Recent studies have begun to show that the effect of ACS exposure may not be restricted to the immediate offspring of the pregnancy at risk but may affect subsequent generations; this is known as “transgenerational effects”. These effects have been observed in the rat model where the offspring of an F1 progeny whose mothers were treated with dexamethasone in the final week of pregnancy were mated with males from the same prenatal treatment. Both the F1 and F2 generation offspring exhibited decreased weight at birth compared to controls and also demonstrated abnormal endocrine responses to glucose challenges [103]. The programming effects were transmitted by either maternal or paternal lines implying an epigenetic mechanism. Further studies are needed to elucidate these mechanisms and how this will translate into the clinical realm.

9. The Need for Focused Research on Long-Term Effects of ACS

Pregnant women at risk of preterm birth continue to be a major clinical obstetrical issue. A single course of ACS remains the standard of care in this clinical setting to optimize fetal lung maturity. Because of concerns of fetal growth alterations and potential neurodevelopmental impairments, systematic repetitive administration of ACS has not been adopted as standard care. However, because of the short-term benefits of reducing neonatal morbidity, the more recent Cochrane Review supports the use of this approach in identified high-risk women [42]. In addition, the concept of “rescue” ACS has emerged in which ACS is given again only when delivery has again become likely [104]. Recent data from two randomized trials demonstrate benefits in reducing acute neonatal pulmonary morbidity without noticeable effects on fetal growth [105, 106].

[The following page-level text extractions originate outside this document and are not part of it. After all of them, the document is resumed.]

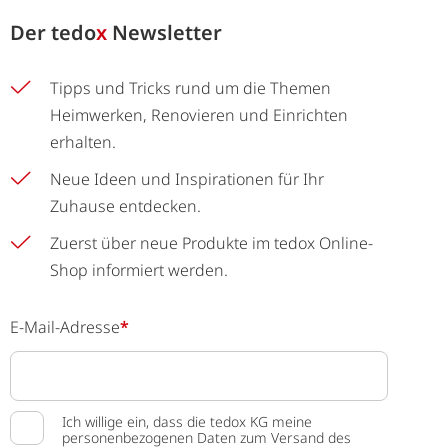
Der
tedo
x
Newsletter
Tipps und Tricks rund um die Themen
Heimwerken, Renovieren und Einrichten
erhalten.
Neue Ideen und Inspirationen für Ihr
Zuhause entdecken.
Zuerst über neue Produkte im tedox Online-
Shop informiert werden.
E-Mail-Adresse
*
Ich willige ein, dass die tedox KG meine
personenbezogenen Daten zum Versand des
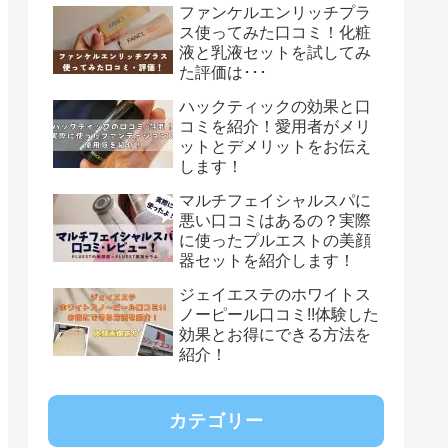
ファンケルエンリッチプラ
ス使ってみた口コミ！化粧
液と乳液セットを試してみ
た評価は･･･
ハックティックの効果と口
コミを紹介！愛用者がメリ
ットとデメリットをお伝え
します！
マルチフェイシャルスパに
悪い口コミはあるの？実際
に使ったプルエストの美顔
器セットを紹介します！
ジェイエステのホワイトス
ノーピール口コミ!!体験した
効果とお得にできる方法を
紹介！
カテゴリー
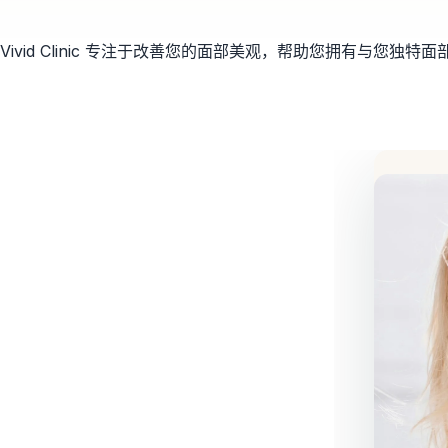
Vivid Clinic 专注于改善您的面部美观，帮助您拥有与您独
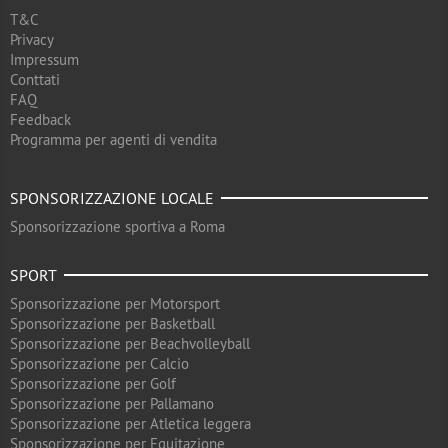
T&C
Privacy
Impressum
Conttati
FAQ
Feedback
Programma per agenti di vendita
SPONSORIZZAZIONE LOCALE
Sponsorizzazione sportiva a Roma
SPORT
Sponsorizzazione per Motorsport
Sponsorizzazione per Basketball
Sponsorizzazione per Beachvolleyball
Sponsorizzazione per Calcio
Sponsorizzazione per Golf
Sponsorizzazione per Pallamano
Sponsorizzazione per Atletica leggera
Sponsorizzazione per Equitazione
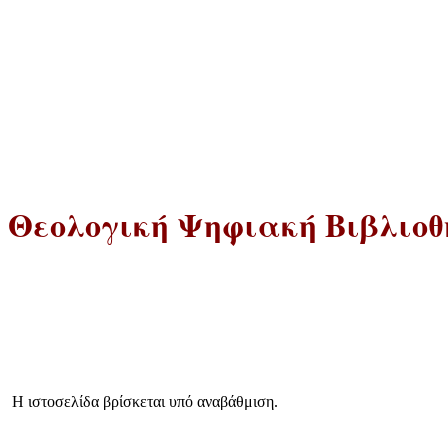
 Θεολογική Ψηφιακή Βιβλιοθή
Η ιστοσελίδα βρίσκεται υπό αναβάθμιση.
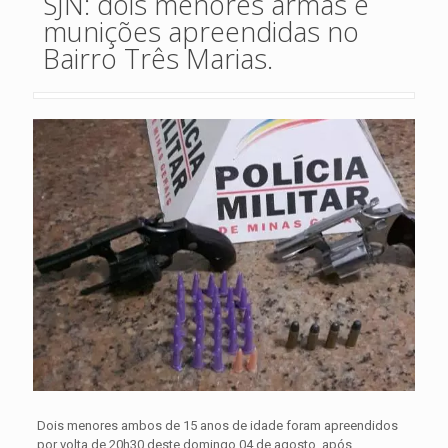
SJN: dois menores armas e
munições apreendidas no
Bairro Três Marias.
Dois menores ambos de 15 anos de idade foram apreendidos
por volta de 20h30 deste domingo 04 de agosto, após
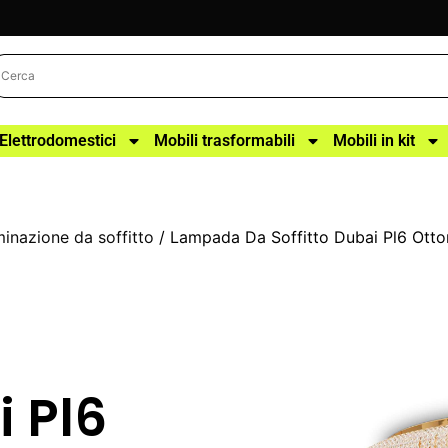
Elettrodomestici
Mobili trasformabili
Mobili in kit
uminazione da soffitto
/ Lampada Da Soffitto Dubai Pl6 Otto
i Pl6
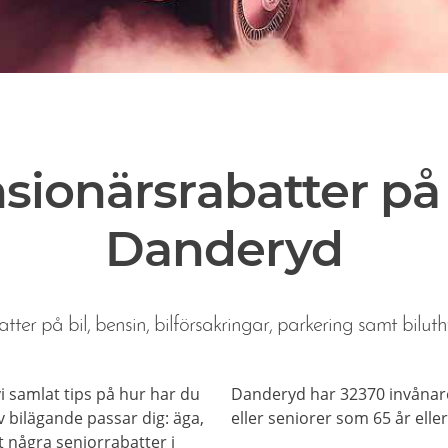
sionärsrabatter på b
Danderyd
tter på bil, bensin, bilförsakringar, parkering samt biluth
 vi samlat tips på hur har du
Danderyd har 32370 invånare
 bilägande passar dig: äga,
eller seniorer som 65 år eller
et några seniorrabatter i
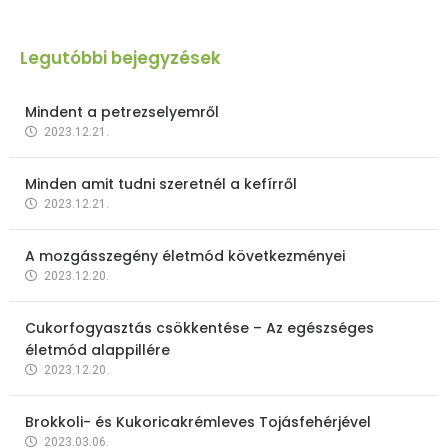
Legutóbbi bejegyzések
Mindent a petrezselyemről
2023.12.21.
Minden amit tudni szeretnél a kefírről
2023.12.21.
A mozgásszegény életmód következményei
2023.12.20.
Cukorfogyasztás csökkentése – Az egészséges
életmód alappillére
2023.12.20.
Brokkoli- és Kukoricakrémleves Tojásfehérjével
2023.03.06.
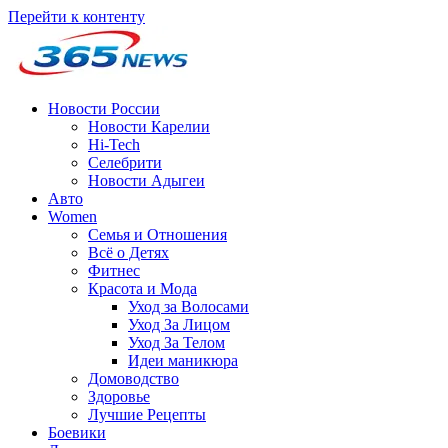
Перейти к контенту
Новости России
Новости Карелии
Hi-Tech
Селебрити
Новости Адыгеи
Авто
Women
Семья и Отношения
Всё о Детях
Фитнес
Красота и Мода
Уход за Волосами
Уход За Лицом
Уход За Телом
Идеи маникюра
Домоводство
Здоровье
Лучшие Рецепты
Боевики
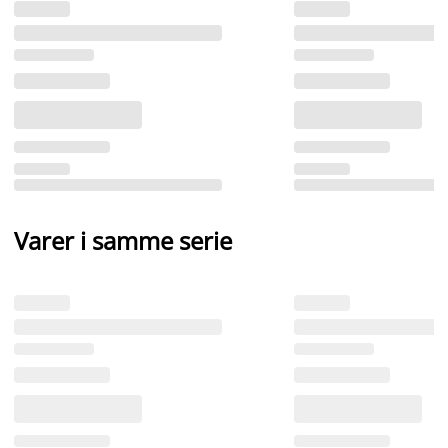
Varer i samme serie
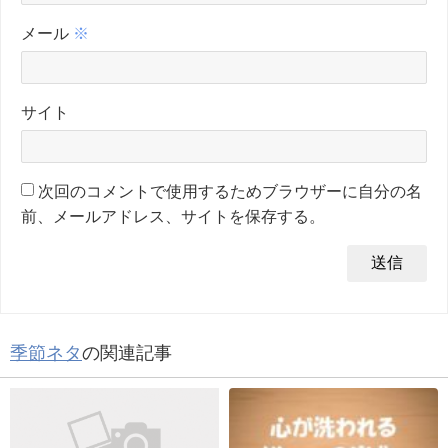
メール
※
サイト
次回のコメントで使用するためブラウザーに自分の名
前、メールアドレス、サイトを保存する。
季節ネタ
の関連記事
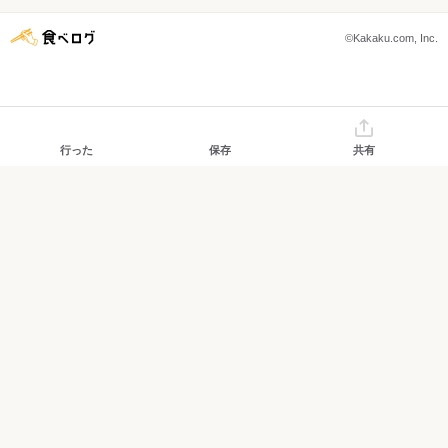
©Kakaku.com, Inc.
行った
保存
共有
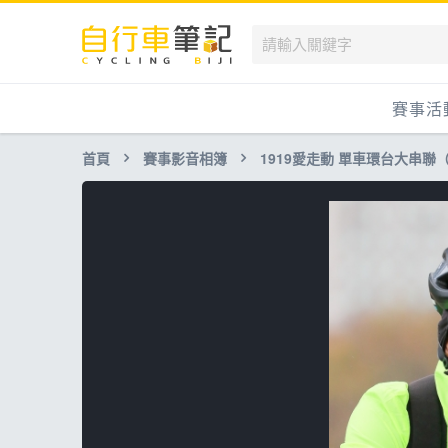
賽事活
首頁
賽事影音相簿
1919愛走動 單車環台大串聯
國內
國外
兒童滑
跟著筆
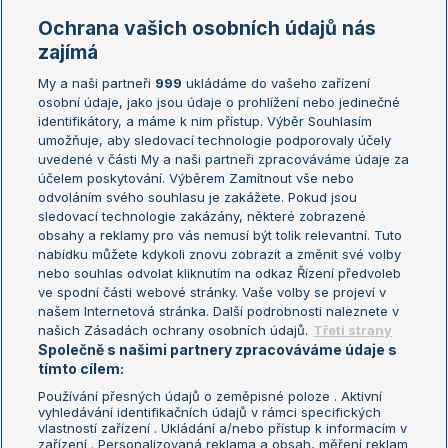
Marie Bouzková
Ochrana vašich osobních údajů nás
Žebříčky
Kalendář turnajů
zajímá
My a naši partneři
999
ukládáme do vašeho zařízení
Žebříček ATP (muži)
Australian Open
osobní údaje, jako jsou údaje o prohlížení nebo jedinečné
Žebříček WTA (ženy)
French Open
identifikátory, a máme k nim přístup. Výběr Souhlasím
umožňuje, aby sledovací technologie podporovaly účely
Sázkařský žebříček
Wimbledon
uvedené v části My a naši partneři zpracováváme údaje za
US Open
účelem poskytování. Výběrem Zamítnout vše nebo
odvoláním svého souhlasu je zakážete. Pokud jsou
Turnaj mistrů
sledovací technologie zakázány, některé zobrazené
Turnaj mistryň
obsahy a reklamy pro vás nemusí být tolik relevantní. Tuto
Aktualní trendy
nabídku můžete kdykoli znovu zobrazit a změnit své volby
nebo souhlas odvolat kliknutím na odkaz Řízení předvoleb
ve spodní části webové stránky. Vaše volby se projeví v
Fotbalové přestupy
našem Internetová stránka. Další podrobnosti naleznete v
Livesport Daily
našich Zásadách ochrany osobních údajů.
Třetí strany
Společně s našimi partnery zpracováváme údaje s
LS Prague Open
tímto cílem:
Používání přesných údajů o zeměpisné poloze . Aktivní
vyhledávání identifikačních údajů v rámci specifických
vlastností zařízení . Ukládání a/nebo přístup k informacím v
Podmínky užití
Nastavení soukromí
zařízení . Personalizovaná reklama a obsah, měření reklam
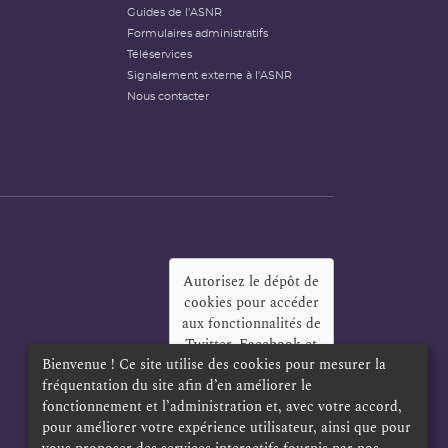
Guides de l'ASNR
Formulaires administratifs
Téléservices
Signalement externe à l'ASNR
Nous contacter
Autorisez le dépôt de
cookies pour accéder
aux fonctionnalités de
Twitter, Facebook et
Bienvenue ! Ce site utilise des cookies pour mesurer la
LinkedIn
?
fréquentation du site afin d’en améliorer le
Oui
Toujours
fonctionnement et l’administration et, avec votre accord,
pour améliorer votre expérience utilisateur, ainsi que pour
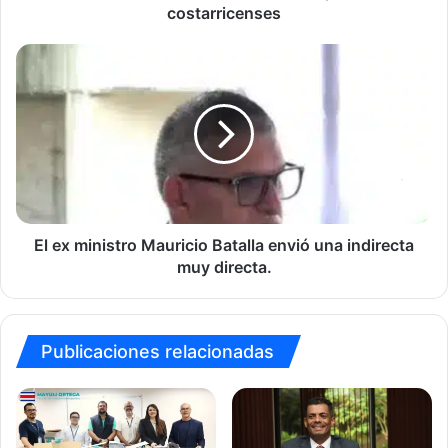
costarricenses
El
ex
ministro
Mauricio
Batalla
envió
una
indirecta
muy
directa.
El ex ministro Mauricio Batalla envió una indirecta
muy directa.
Publicaciones relacionadas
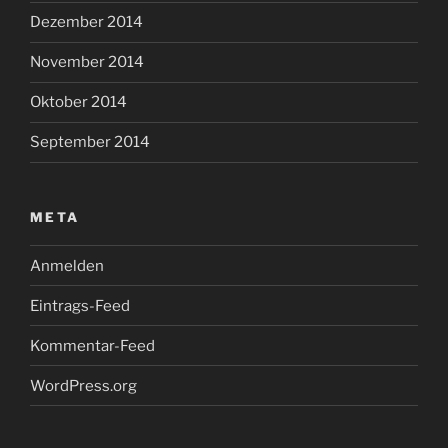
Dezember 2014
November 2014
Oktober 2014
September 2014
META
Anmelden
Eintrags-Feed
Kommentar-Feed
WordPress.org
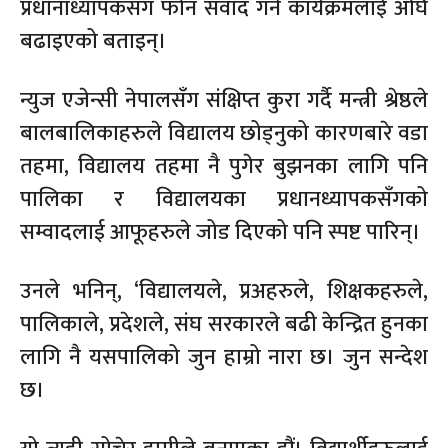
प्रधानाध्यापकसँग फोन संवाद गर्ने कार्यक्रमलाई अघि
बढाइएको बताइन्।
न्युज एजेन्सी नेपालसँग संक्षिप्त कुरा गर्दै मन्त्री श्रेष्ठले
बालबालिकाहरुले विद्यालय छोड्नुको कारणबारे वडा
तहमा, विद्यालय तहमा नै पुगेर बुझनका लागि पनि
पालिका र विद्यालयका प्रधानध्यापकसँगको
सम्वादलाई आफूहरुले जोड दिएको पनि स्पष्ट पारिन्।
उनले भनिन्, ‘विद्यालयले, प्रअहरुले, शिक्षकहरुले,
पालिकाले, प्रदेशले, संघ सरकारले बढी केन्द्रित हुनका
लागि नै यसपालिको जुन हाम्रो नारा छ। जुन सन्देश
छ।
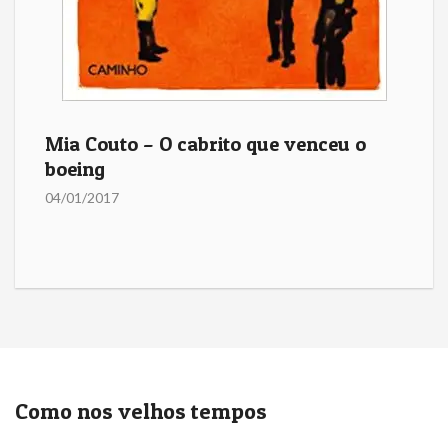
Mia Couto – O cabrito que venceu o
boeing
04/01/2017
Como nos velhos tempos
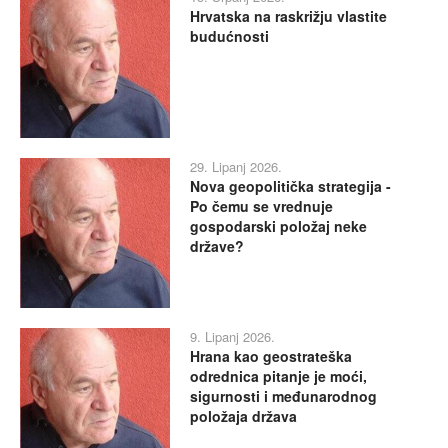
Hrvatska na raskrižju vlastite
budućnosti
29. Lipanj 2026.
Nova geopolitička strategija -
Po čemu se vrednuje
gospodarski položaj neke
države?
9. Lipanj 2026.
Hrana kao geostrateška
odrednica pitanje je moći,
sigurnosti i međunarodnog
položaja država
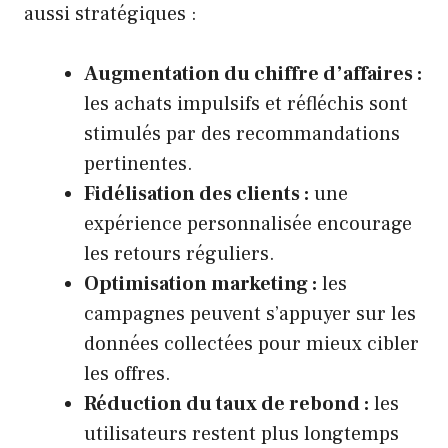
aussi stratégiques :
Augmentation du chiffre d’affaires :
les achats impulsifs et réfléchis sont
stimulés par des recommandations
pertinentes.
Fidélisation des clients :
une
expérience personnalisée encourage
les retours réguliers.
Optimisation marketing :
les
campagnes peuvent s’appuyer sur les
données collectées pour mieux cibler
les offres.
Réduction du taux de rebond :
les
utilisateurs restent plus longtemps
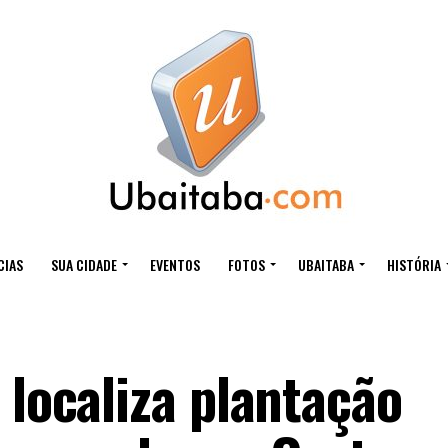
CIAS
SUA CIDADE
EVENTOS
FOTOS
UBAITABA
HISTÓRIA
 localiza plantação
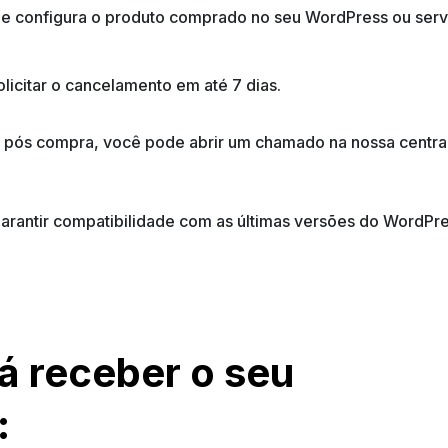
la e configura o produto comprado no seu WordPress ou se
icitar o cancelamento em até 7 dias.
o pós compra, você pode abrir um chamado na nossa central
 garantir compatibilidade com as últimas versões do Word
á receber o seu
:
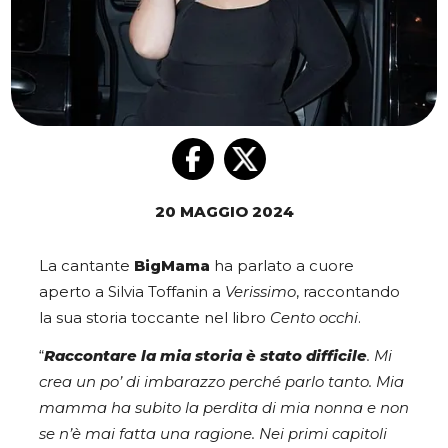
20 MAGGIO 2024
La cantante
BigMama
ha parlato a cuore
aperto a Silvia Toffanin a
Verissimo
, raccontando
la sua storia toccante nel libro
Cento occhi
.
“
Raccontare la mia storia è stato difficile
. Mi
crea un po’ di imbarazzo perché parlo tanto. Mia
mamma ha subito la perdita di mia nonna e non
se n’è mai fatta una ragione. Nei primi capitoli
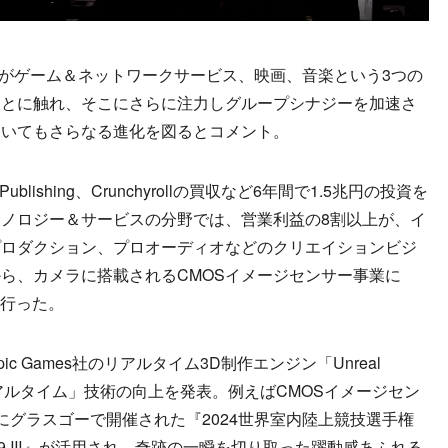
割がゲーム＆ネットワークサービス、映画、音楽という3つの
ことに触れ、そこにさらに注力しグループシナジーを加速さ
おいてもさらなる進化を図るとコメント。
blishing、Crunchyrollの買収など6年間で1.5兆円の投資を
ノロジー＆サービスの分野では、営業利益の8割以上が、イ
プロダクション、プロオーディオなどのクリエイションビジ
ら、カメラに搭載されるCMOSイメージセンサー事業に
を行った。
 Games社のリアルタイム3D制作エンジン「Unreal
リアルタイム」技術の向上を発表。例えばCMOSイメージセン
にグラスゴーで開催された『2024世界室内陸上競技選手権
9 Ⅲ』が活用され、奇跡の一瞬を切り取った躍動感あふれる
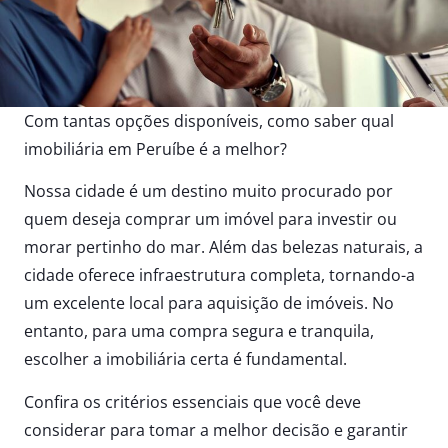
Com tantas opções disponíveis, como saber qual
imobiliária em Peruíbe é a melhor?
Nossa cidade é um destino muito procurado por
quem deseja comprar um imóvel para investir ou
morar pertinho do mar. Além das belezas naturais, a
cidade oferece infraestrutura completa, tornando-a
um excelente local para aquisição de imóveis. No
entanto, para uma compra segura e tranquila,
escolher a imobiliária certa é fundamental.
Confira os critérios essenciais que você deve
considerar para tomar a melhor decisão e garantir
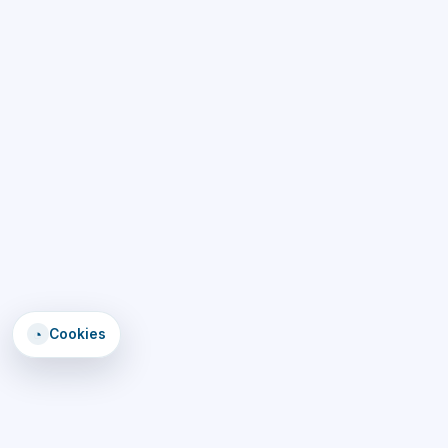
◔
Cookies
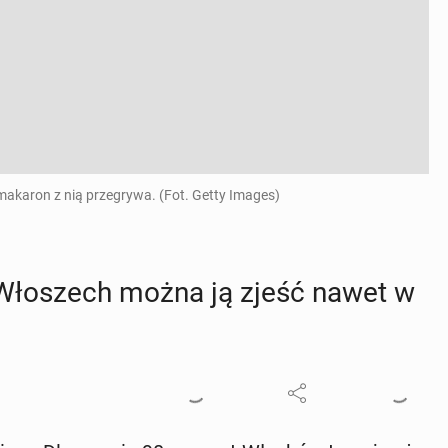
makaron z nią przegrywa. (Fot. Getty Images)
Wło­szech można ją zjeść nawet w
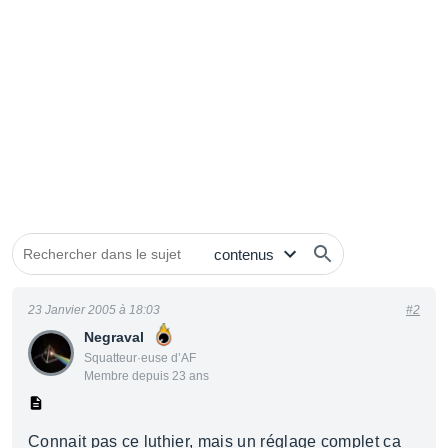
23 Janvier 2005 à 18:03
#2
Negraval
Squatteur·euse d’AF
Membre depuis 23 ans
Connait pas ce luthier, mais un réglage complet ca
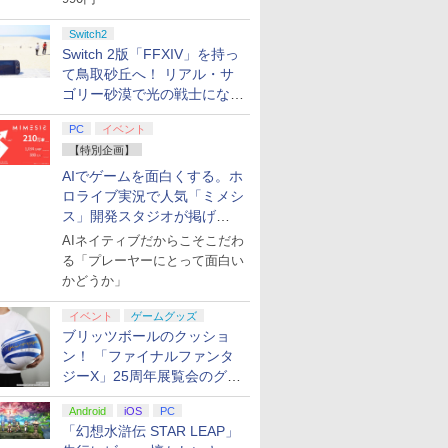
Switch2
Switch 2版「FFXIV」を持っ
て鳥取砂丘へ！ リアル・サ
ゴリー砂漠で光の戦士になっ
てみた
PC
イベント
【特別企画】
AIでゲームを面白くする。ホ
ロライブ実況で人気「ミメシ
ス」開発スタジオが掲げ
る“AI活用の信念”とは？【講
AIネイティブだからこそこだわ
演レポート】
る「プレーヤーにとって面白い
かどうか」
イベント
ゲームグッズ
ブリッツボールのクッショ
ン！ 「ファイナルファンタ
ジーX」25周年展覧会のグッ
ズ情報が公開
Android
iOS
PC
「幻想水滸伝 STAR LEAP」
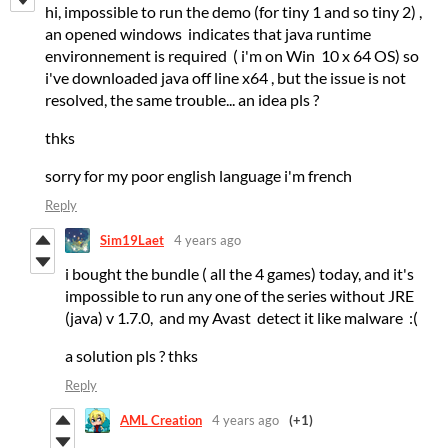
hi, impossible to run the demo (for tiny 1 and so tiny 2) ,
an opened windows indicates that java runtime
environnement is required ( i'm on Win 10 x 64 OS) so
i've downloaded java off line x64 , but the issue is not
resolved, the same trouble... an idea pls ?
thks
sorry for my poor english language i'm french
Reply
Sim19Laet
4 years ago
i bought the bundle ( all the 4 games) today, and it's
impossible to run any one of the series without JRE
(java) v 1.7.0, and my Avast detect it like malware :(
a solution pls ? thks
Reply
AML Creation
4 years ago
(+1)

The long-term effects of antenatal sGC exposure on HPA axis activity and neurological function is well documented in animal studies, and it appears that sGC, regardless of dose exposure, is capable of affecting fetal HPA axis development causing permanent changes in the HPA axis that persists through life and is manifested by chronic illness and behavioral changes. The previous long-term studies of ACS have focused only on major neurodevelopmental difficulties (cerebral palsy, blindness, deafness, and cognition) to the age of 2 years. However, the more recent animal studies suggest that the long-term effects of any exposure to sGC are more related to behaviour and the cardiometabolic factors contributing to chronic mental and physical illnesses, none of which have been adequately assessed in the majority of the long-term human follow-up studies. In retrospective studies, there is some suggestion of the behaviour changes seen with repeated exposure to sGC [46]. If early exposure affects hippocampal structure and alters function as the myriad of studies in animal models suggest, then there is likely to be an explosion of cognitive challenges, behavior disorders, and, perhaps, the risk of psychological disorders [107]. Similarly, if there is significant alteration in the HPA axis, then a generation of children and perhaps beyond are prone to develop the chronic illnesses of adulthood, such as heart disease, hypertension, type 2 diabetes.

The use of ACS, single or multiple courses, in the obstetric management of women at risk for preterm birth is likely not to diminish. Further studies are required on how to optimize the use of ACS in those women who remain undelivered 7 to 10 days after receiving an initial course of ACS. In addition, it is critical to determine ACS role, regardless of dosage, in “fetal programming” and its potential impact on a generation of children as it relates to behaviour, learning skills, and the potential for chronic illness. If the impact can be identified, appropriate measures can be implemented to minimize its effect.